Hidden costs can derail an estate plan

by | Dec 6, 2017 | Estate Planning |

The decision to retire can create a sense of relief, joy and hope for the future. It can also leave you feeling anxious and unsettled. Going forward without the traditional source of income you’ve relied upon for years, possibly decades can be an adjustment. Without careful planning, unexpected costs can be a calamity.

The shifting cost of Medicare

Many retirees rely on Medicare. People expect Medicare costs to be relatively stable and budget accordingly. What they may not realize is that some financial decisions can drastically impact Medicare premiums from one year to the next.

Income-Related Monthly Adjustment Amount

Otherwise known as IRMAA, the Income-Related Monthly Adjustment Amount changes Medicare premiums for people who qualify as high-income retirees. The income levels necessary to trigger IRMAA are changing in 2018. Some people could see their premiums go up by 50 percent or more because of the change.

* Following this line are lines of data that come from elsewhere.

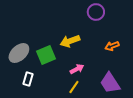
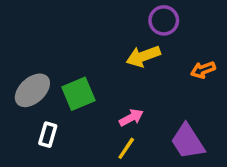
yellow arrow: (70, 41) -> (143, 56), moved
orange arrow: (112, 46) -> (203, 70), moved

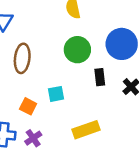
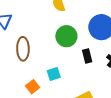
orange square: (28, 106) -> (33, 87), turned 32

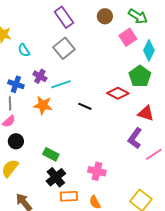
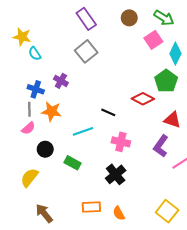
cyan semicircle: (24, 50) -> (35, 54), moved
cyan line: (61, 84) -> (83, 131), moved
orange star: (43, 105) -> (51, 111), moved
black circle: (16, 141) -> (45, 149), moved
pink cross: (97, 171) -> (121, 142), moved
black cross: (56, 177) -> (116, 174), moved

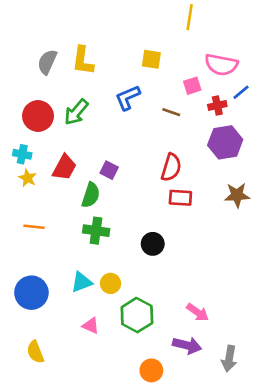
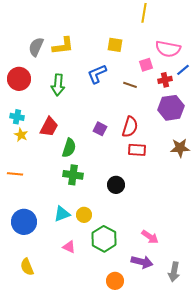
yellow L-shape: (83, 61) -> (63, 46), turned -105
green arrow: (76, 112) -> (58, 85), turned -35
red circle: (38, 116) -> (19, 79), moved
purple square: (109, 170) -> (100, 129), moved
orange line: (34, 227) -> (15, 174), moved

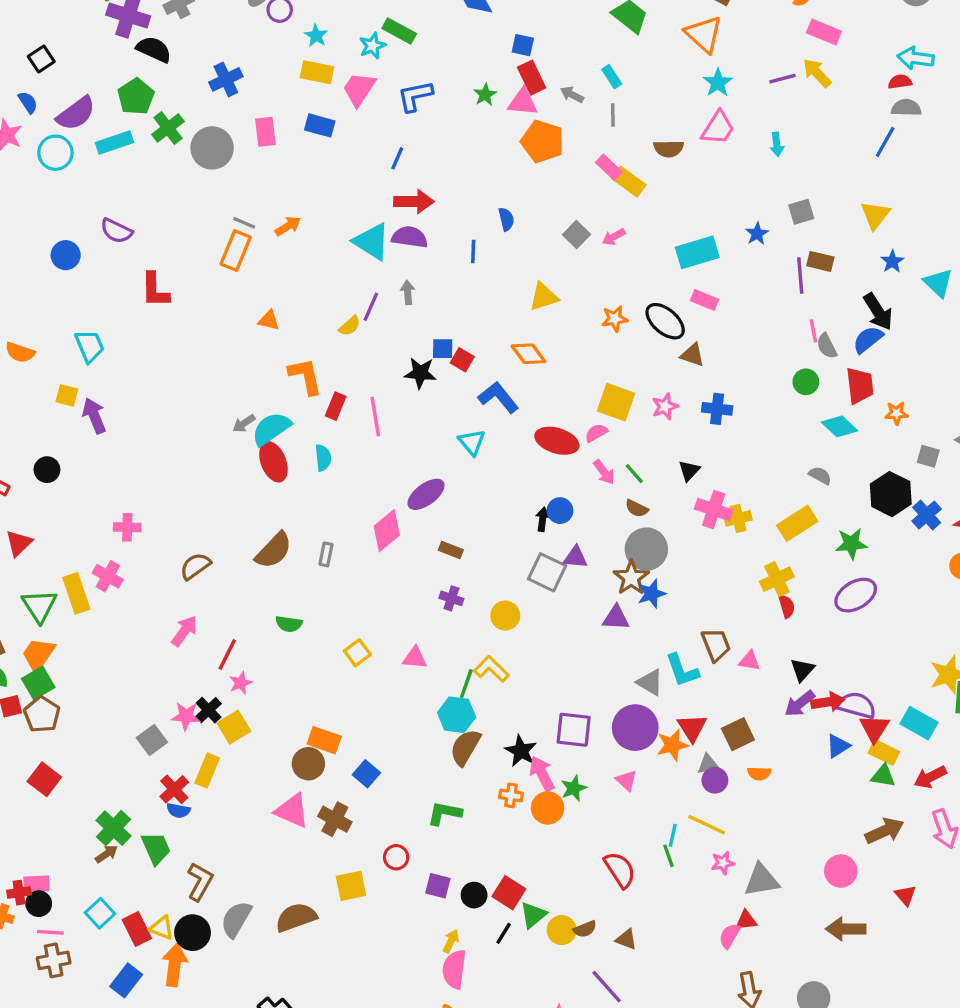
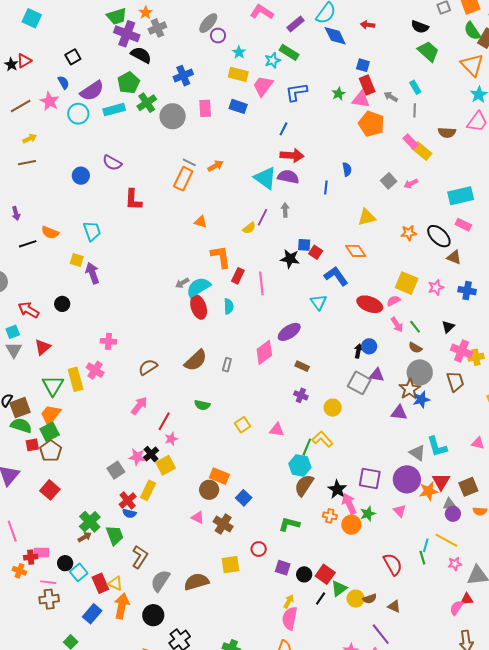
brown trapezoid: (716, 645) -> (455, 381), moved
pink triangle: (292, 811) -> (198, 517), size x0.6
black circle: (39, 904) -> (65, 563), moved
black circle: (193, 933) -> (153, 615), moved

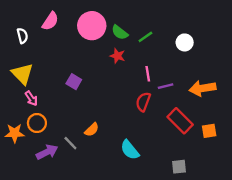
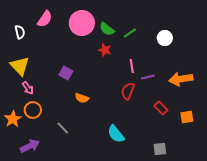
red rectangle: (180, 121) -> (161, 108), size x0.6
orange semicircle: (92, 130) -> (82, 98), moved, turned 64
orange star: (15, 133) -> (13, 119), turned -30
purple arrow: (47, 152) -> (30, 146), moved

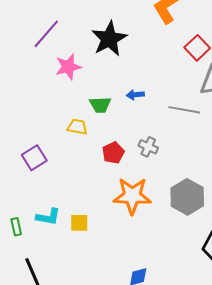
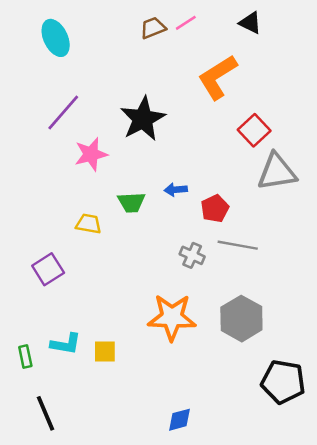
gray line: (184, 110) -> (238, 245), moved
yellow trapezoid: (77, 127) -> (88, 224), moved
red pentagon: (113, 153) -> (215, 209), moved

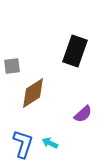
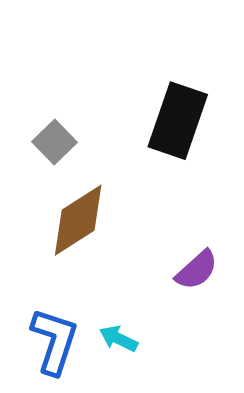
gray square: (12, 66) -> (54, 142), moved, turned -36

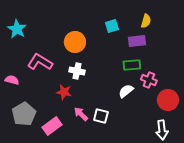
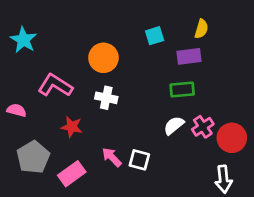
pink cross: (149, 80) -> (203, 127), moved, turned 35
red star: (64, 92) -> (72, 127), moved

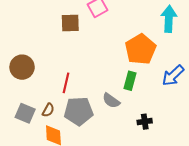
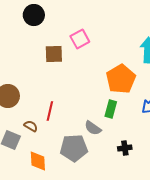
brown semicircle: (48, 110) -> (31, 126), moved, turned -88
gray pentagon: (79, 111) -> (74, 148), moved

Some retirees may be thinking that their income is set, but they need to account for things like the sale of a home or taxable assets. While such a move would only change Medicare premiums for the following year, one year is enough to throw a person’s plan out of alignment. It is important to work with a financial and estate planning professional who understands how each move impacts the overall picture.

Retirement can be a wonderful experience, leading to an exciting new chapter in life. The key to to prepare carefully and properly to deal with the many factors involved in making the change.